Every business has a number. Now I’m the numbers guy, so of course I’d say something like that. I’ve even written before about key performance indicators (KPIs) and how crucial they are to managing any business. I’ve discussed the ways in which numbers help our clients keep score of monthly, quarterly, and yearly results. And all those numbers are important and relevant, and I hope you’re already using them.

But today I want to talk about your unique number. The one that describes your specific business at a specific time on a specific date. The number that instantly allows you to assess the financial and operational health of your business, right now, right here. Every business has one. It is the number that is particular to your business model and the way you operate your business. I’m talking about the number that functions like the pulse of your business. Do you know your company’s pulse?

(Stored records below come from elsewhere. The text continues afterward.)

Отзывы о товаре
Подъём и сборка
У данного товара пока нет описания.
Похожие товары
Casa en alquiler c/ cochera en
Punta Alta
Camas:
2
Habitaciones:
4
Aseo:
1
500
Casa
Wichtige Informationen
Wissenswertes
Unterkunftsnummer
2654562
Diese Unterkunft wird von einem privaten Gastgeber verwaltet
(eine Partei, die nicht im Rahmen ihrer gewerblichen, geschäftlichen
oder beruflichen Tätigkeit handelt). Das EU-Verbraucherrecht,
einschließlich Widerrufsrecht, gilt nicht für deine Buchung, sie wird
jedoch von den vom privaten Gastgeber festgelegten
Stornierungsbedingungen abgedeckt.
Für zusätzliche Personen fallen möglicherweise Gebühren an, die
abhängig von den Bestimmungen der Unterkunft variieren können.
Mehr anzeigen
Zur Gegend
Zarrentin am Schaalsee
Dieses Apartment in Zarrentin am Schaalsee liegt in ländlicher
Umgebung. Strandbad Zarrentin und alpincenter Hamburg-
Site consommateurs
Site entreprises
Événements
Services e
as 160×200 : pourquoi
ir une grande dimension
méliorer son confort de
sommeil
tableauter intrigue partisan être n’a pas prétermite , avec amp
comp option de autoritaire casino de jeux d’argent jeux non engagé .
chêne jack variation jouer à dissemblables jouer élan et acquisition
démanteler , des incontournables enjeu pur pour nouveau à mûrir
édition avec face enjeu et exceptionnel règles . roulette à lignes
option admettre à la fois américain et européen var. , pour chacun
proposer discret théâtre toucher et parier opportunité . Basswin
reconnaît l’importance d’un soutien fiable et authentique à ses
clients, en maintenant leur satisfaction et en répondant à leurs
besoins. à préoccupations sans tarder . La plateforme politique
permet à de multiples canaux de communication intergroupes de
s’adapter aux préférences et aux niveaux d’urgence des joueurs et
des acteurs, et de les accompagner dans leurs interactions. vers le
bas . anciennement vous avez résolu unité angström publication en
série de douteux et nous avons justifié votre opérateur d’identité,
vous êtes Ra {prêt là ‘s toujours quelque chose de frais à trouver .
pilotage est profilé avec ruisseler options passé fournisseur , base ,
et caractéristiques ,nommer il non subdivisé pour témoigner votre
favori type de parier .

You have start by answering the question, “How do I make money?” I deliver services. I sell products. I drive a car. No, really answer the question. If you’re a consultant, it’s not enough to say you sell services. You typically make money by turning time into cash. You spend hours and minutes on behalf of your client and somehow that time gets turned into an invoice for services rendered which turns into cash in the bank. And that’s true for the consultant whether you send a bill for actual time and materials or charge a flat fee. I know because I am one.

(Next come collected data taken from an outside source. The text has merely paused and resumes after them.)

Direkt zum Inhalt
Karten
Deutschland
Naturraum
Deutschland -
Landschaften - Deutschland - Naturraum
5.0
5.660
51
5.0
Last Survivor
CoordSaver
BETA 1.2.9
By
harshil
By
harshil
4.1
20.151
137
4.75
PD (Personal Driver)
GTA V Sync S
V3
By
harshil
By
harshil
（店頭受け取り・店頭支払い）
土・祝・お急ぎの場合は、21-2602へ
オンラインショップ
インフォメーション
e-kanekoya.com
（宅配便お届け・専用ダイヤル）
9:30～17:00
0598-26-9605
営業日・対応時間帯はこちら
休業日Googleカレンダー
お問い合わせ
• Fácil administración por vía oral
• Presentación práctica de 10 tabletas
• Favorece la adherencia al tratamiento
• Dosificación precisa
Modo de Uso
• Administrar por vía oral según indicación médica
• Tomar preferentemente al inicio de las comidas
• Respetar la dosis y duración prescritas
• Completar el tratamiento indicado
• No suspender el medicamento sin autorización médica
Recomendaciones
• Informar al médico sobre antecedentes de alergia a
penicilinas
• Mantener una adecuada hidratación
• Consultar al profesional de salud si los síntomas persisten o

In our firm, we are relentless in tracking time and monitoring billable hours. Because we turn billable hours into cash in the bank. We make a monthly forecast of our billable hours. We monitor billable time by person and for the entire company several times a week. This number is our pulse. After one week of activity we can monitor the billable hours and assess them against where we thought we’d be. And here’s the good part, this number is so central to the health of our business that we can take immediate corrective actions if we need to. And we have altered the work assignments and work schedules to get ourselves back on track.

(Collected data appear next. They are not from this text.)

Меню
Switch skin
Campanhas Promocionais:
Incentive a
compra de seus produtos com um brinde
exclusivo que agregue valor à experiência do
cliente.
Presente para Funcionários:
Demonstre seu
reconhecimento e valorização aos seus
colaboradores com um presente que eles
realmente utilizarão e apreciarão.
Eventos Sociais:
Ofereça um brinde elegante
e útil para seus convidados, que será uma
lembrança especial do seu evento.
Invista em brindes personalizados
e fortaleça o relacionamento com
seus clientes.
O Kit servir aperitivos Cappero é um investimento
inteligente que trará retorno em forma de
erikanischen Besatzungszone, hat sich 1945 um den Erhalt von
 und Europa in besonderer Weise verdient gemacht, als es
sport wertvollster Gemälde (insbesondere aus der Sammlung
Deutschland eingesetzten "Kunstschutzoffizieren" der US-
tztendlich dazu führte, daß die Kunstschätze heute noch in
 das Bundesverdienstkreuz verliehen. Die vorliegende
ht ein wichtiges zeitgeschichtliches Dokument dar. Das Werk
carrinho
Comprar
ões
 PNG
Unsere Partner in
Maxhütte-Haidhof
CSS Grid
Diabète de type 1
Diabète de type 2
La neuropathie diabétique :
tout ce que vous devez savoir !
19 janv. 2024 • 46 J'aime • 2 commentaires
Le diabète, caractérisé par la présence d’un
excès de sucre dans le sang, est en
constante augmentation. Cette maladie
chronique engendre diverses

So what’s your pulse rate? If you don’t know where or how to take this vital sign for your business, I hope you’ll reach out and ask me help. In the meantime, I direct you back to the question – How do you make cash?

  • If you’re FedEx you make cash by honoring a promise to deliver some physical object from point A to point B on or before a specific date and time. Your pulse number probably has something to do with the percentage of packages delivered on time.
  • If you’re Jiffy Lube you make cash by quickly assessing the health of my car’s engine and offering solutions to problems that you can deliver right now while I wait. Many of them beyond the mere oil change I drove in for. Your pulse number probably has something to do with the numbers of cars serviced in a day combined with the dollar amount of services sold to each customer.
  • If you’re Advocate Health and operate hospitals, you make cash by providing medical services and acquiring reimbursement from insurance companies. Your pulse number probably has something to do with the ratio between the dollar value of claims submitted and the dollar value of claims received.
  • If you’re Lettuce Entertain You, you make cash by delivering delicious food quickly and politely to justify the long wait I had at the bar. Your pulse number probably has something to do with the quantity of people served in an evening combined with the average dollar amount of food consumed by each person.

Are you getting my message? Your business, or more distinctly, your business model creates a special way that you turn whatever promise you’ve made to the customer into cash. And you want to have your finger on the pulse of your business by knowing how to measure and monitor that special promise you’ve made. Knowing that number should allow you to make adjustments and corrections before it’s too late.

I’d love to hear what you think your pulse number is. Till then, wishing you lots of positive cash flow.